С берега спускались люди в сером. Они шли медленно, останавливались. Баржа влекла их, но они боялись ее. Потом они оказались совсем близко. Моряк стал стрелять из пулемета. Три немца ткнулись в землю, остальные побежали. Они рассыпались и начали войну с баржей. Они стреляли по ней из автоматов и винтовок. Они ползли между камнями и бочками, валявшимися на берегу, и подбирались к барже. Моряк стрелял не часто, но точно. После его коротких очередей всегда кто-нибудь падал. Так расстрелял он ленты и взялся за пистолет-пулемет тяжелый, холодный коротыш с черным диском под стволом. Он сыпал на немцев очередь за очередью, но они приближались. Буксир почему-то еще возился у того берега. Три диска опустели. У пистолета-пулемета на язычке есть две цифры. С одной стороны «один», с другой «семьдесят один». Можно сразу выпустить весь диск, семьдесят одну пулю, можно, повернув язычок, делать по выстрелу. Моряк поставил на «один». Он тщательно прицеливался и бил по одному. Немцы осмелели: пулемет смолк, стреляет один человек.

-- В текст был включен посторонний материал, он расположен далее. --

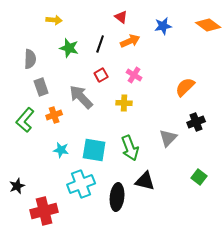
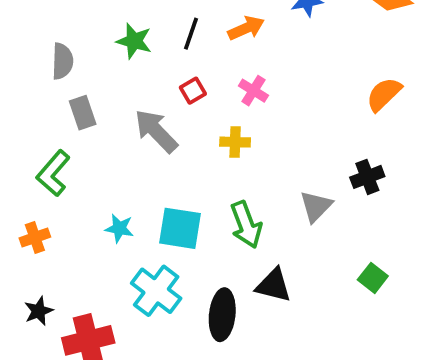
orange semicircle: (185, 87) -> (384, 94), moved
orange cross: (54, 115) -> (35, 238), moved
cyan cross: (81, 184) -> (156, 291), turned -32
black star: (17, 186) -> (39, 311), moved

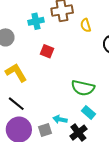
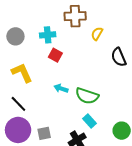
cyan cross: (36, 21) -> (48, 35), moved
yellow semicircle: (86, 25) -> (97, 34), turned 40
cyan arrow: (60, 119) -> (61, 88), moved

В диске были еще патроны, револьвер был заряжен, буксир уже отходил от того берега, когда моряка ударили по голове. Кто-то подплыл сзади, неслышно подкрался и оглушил его.
Моряка допрашивали долго. Угрожали. Он молчал. Тогда его стали бить. Он молчал. Тогда ему отрезали палец на правой руке, потом все пальцы. Он потерял сознание.
Он пришел в себя ночью, в сарае, на мокрой соломе. Его поил кто-то из кружки. Они разговаривали, двое: моряк и пехотинец, попавшие в лапы зверей. Разговаривали до утра. Потом моряка повели на площадь. Моряка привязали к столбу и кололи тесаками в грудь, в бедра, в лицо. Ему вырвали оба глаза. Он умер.
Потом убийцы сорвали свисавшую со столба телеграфную проволоку и повесили моряка на дереве. Они привязали к его ногам винтовку, надели на плечи пулеметную ленту, расправили ленточки на бескозырке. Полюбовались и ушли.
Он висел пять дней.
Потом его сняли и куда-то увезли.
И никто не узнал его имени даже тот пехотинец, который говорил с ним, потом убежал, видел все и рассказал нам, на этом берегу...
Так погиб неизвестный советский моряк.
И когда кончится война, когда вернем мы все наши города и тот город, где погиб неизвестный моряк, мы поставим ему памятник. Мы привезем туда самого талантливого, самого человечного, самого вдохновенного скульптора. Мы скажем ему: «Сотвори такой памятник, чтобы люди плакали, глядя на него». И этот памятник будет стоять на берегу широкой знаменитой реки, и люди будут смотреть на него, и поэты будут слагать стихи о благородстве, о бесстрашии, о бессмертии о неизвестном советском моряке.